*Assigned task*. Reproduce, exactly and in full, only the lines below from the one containing "BSE Small Cap" through the one containing "Gold Rate Today In Bangalore".

*Dataset records*.
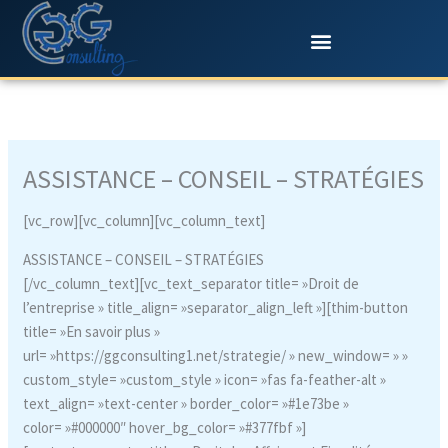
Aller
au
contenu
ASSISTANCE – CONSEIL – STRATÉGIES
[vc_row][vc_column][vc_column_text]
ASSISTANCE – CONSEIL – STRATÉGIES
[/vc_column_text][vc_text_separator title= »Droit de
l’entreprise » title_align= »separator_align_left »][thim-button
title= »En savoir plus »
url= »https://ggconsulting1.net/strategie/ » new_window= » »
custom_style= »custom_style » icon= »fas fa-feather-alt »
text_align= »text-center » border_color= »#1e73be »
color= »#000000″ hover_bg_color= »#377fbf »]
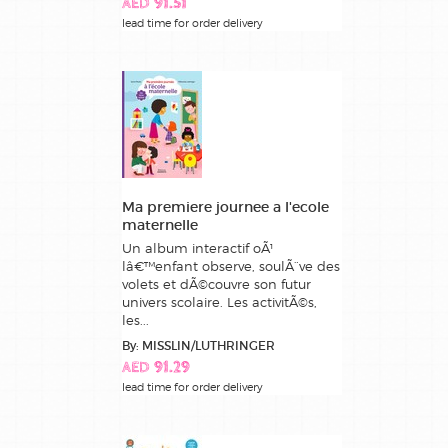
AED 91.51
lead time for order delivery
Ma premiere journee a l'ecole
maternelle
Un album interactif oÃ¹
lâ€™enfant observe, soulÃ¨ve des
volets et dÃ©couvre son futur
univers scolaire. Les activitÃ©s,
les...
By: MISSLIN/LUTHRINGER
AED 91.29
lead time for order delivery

* * *

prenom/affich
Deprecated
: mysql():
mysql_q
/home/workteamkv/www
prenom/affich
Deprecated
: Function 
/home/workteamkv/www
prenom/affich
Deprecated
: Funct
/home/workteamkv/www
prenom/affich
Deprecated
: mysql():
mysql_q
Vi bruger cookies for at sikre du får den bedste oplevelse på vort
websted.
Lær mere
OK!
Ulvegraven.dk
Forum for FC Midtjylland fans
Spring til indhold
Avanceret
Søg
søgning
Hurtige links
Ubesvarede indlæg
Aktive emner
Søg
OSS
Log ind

--

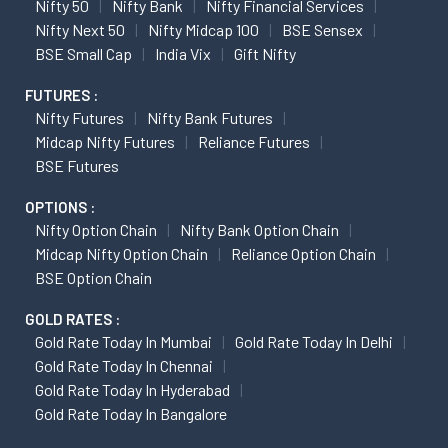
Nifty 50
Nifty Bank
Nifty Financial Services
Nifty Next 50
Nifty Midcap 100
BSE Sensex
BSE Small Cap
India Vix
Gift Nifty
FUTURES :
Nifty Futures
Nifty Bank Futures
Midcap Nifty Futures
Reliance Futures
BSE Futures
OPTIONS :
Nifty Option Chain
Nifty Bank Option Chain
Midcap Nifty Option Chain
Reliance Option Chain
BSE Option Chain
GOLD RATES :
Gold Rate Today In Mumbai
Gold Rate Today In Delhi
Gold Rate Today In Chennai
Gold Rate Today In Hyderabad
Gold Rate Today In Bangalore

*Response area*.
BSE Small Cap
India Vix
Gift Nifty
FUTURES :
Nifty Futures
Nifty Bank Futures
Midcap Nifty Futures
Reliance Futures
BSE Futures
OPTIONS :
Nifty Option Chain
Nifty Bank Option Chain
Midcap Nifty Option Chain
Reliance Option Chain
BSE Option Chain
GOLD RATES :
Gold Rate Today In Mumbai
Gold Rate Today In Delhi
Gold Rate Today In Chennai
Gold Rate Today In Hyderabad
Gold Rate Today In Bangalore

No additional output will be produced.